If autovacuuming is configured correctly, the data files grow by a certain
constant amount due to updates between vacuumings. But if a large amount
of data is being changed at the same time, or there are active long
transactions (keeping old data snapshots active and not allowing you to
vacuum out old row versions), vacuuming will not be able to free up the
space in time. As a result, the tables and indexes may continue to grow in
size.
File bloating leads not only to disk space overuse (including for backups),
but also to a decrease in performance.
13
Rebuilding Objects
Full vacuum
VACUUM FULL
$ vacuumdb --full
completely rebuilds the contents of tables and indexes
locks the table completely
Rebuilding indexes
REINDEX
rebuilds indexes
locks the index completely
and locks the associated table for write operations
In order to reduce the physical size of bloated tables and indexes, a full
vacuum is required.
The VACUUM FULL command completely rewrites the contents of the table
and its indexes, minimizing the space occupied. However, this process
requires an exclusive table lock and therefore cannot be executed in parallel
with other transactions.
You can rebuild an index or several indexes without touching the table. This
is done by the REINDEX command. It locks the table for writing (reading is
still available), so transactions trying to change the table or plan a query on it
will be blocked.
If prolonged exclusive locking is undesirable, you can consider pg_repack, a
third-party extension (https://github.com/reorg/pg_repack) that allows you to
rebuild tables and their indexes on the fly.
14
Rebuilding Objects
Non-blocking index rebuilding
REINDEX ... CONCURRENTLY
rebuilds indexes without locking tables for writing
takes longer and may fail
not transactional
does not work for system indexes
does not work for indexes associated with exclusion constraints
The REINDEX ... CONCURRENTLY command can work without locking the
table for writing. However, non-blocking rebuilding takes longer and may fail
(due to deadlocks). In this case, the index will need to be rebuilt again.

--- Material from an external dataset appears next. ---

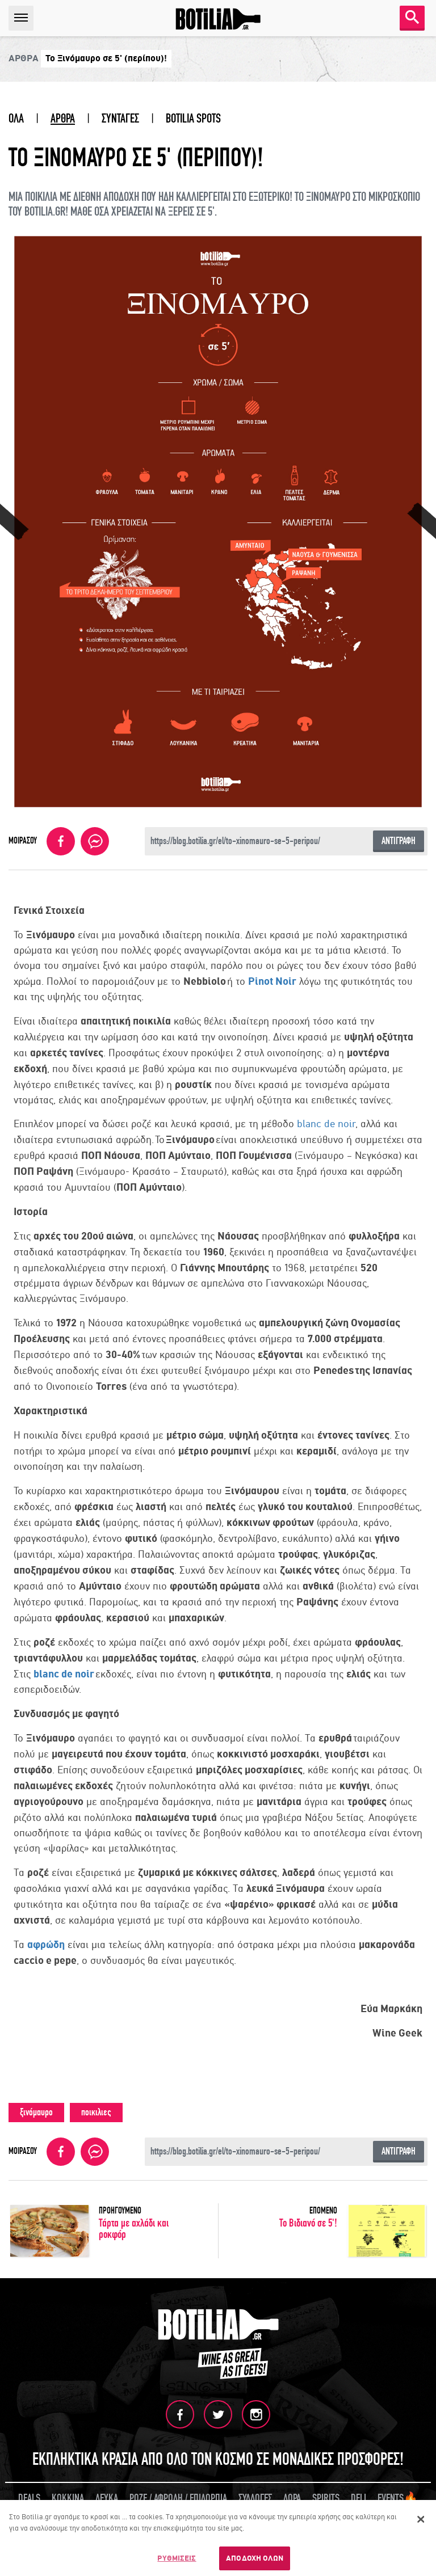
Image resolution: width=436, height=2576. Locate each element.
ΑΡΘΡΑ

Non-blocking index rebuilding has some limitations: it cannot be performed
inside a transaction, and it cannot rebuild system indexes and indexes for
exclusion constraints (EXCLUDE).
16
Takeaways
Row versions are accumulated, so periodic vacuuming is
necessary
Vacuuming serves multiple goals:
updating visibility maps and free space maps
collecting statistics for the optimizer
freezing old row versions
Autovacuuming is necessary, but requires configuration
Full vacuum may be necessary to combat bloating
17
Practice
1. Disable autovacuuming and make sure it does not work.
2. In a new database, create a table with one numeric column and
an index for this table. Insert 100,000 random numbers into the
table.
3. Change half of the table rows several times. Write down the size
of the table and the index each time.
4. Run a full vacuum.
5. Repeat step 3, running a regular vacuum each time you change
the values. Compare the results.
6. Turn autovacuuming back on.
1. Set the autovacuum parameter to off and reload the configuration files.
3. Use pg_table_size(table-name) and pg_indexes_size(table-
name) functions. For more information about calculating the sizes of various
objects, see the Data organization module.
6. Set the autovacuum parameter back to on (or reset its value with the
RESET command), then reload the configuration files.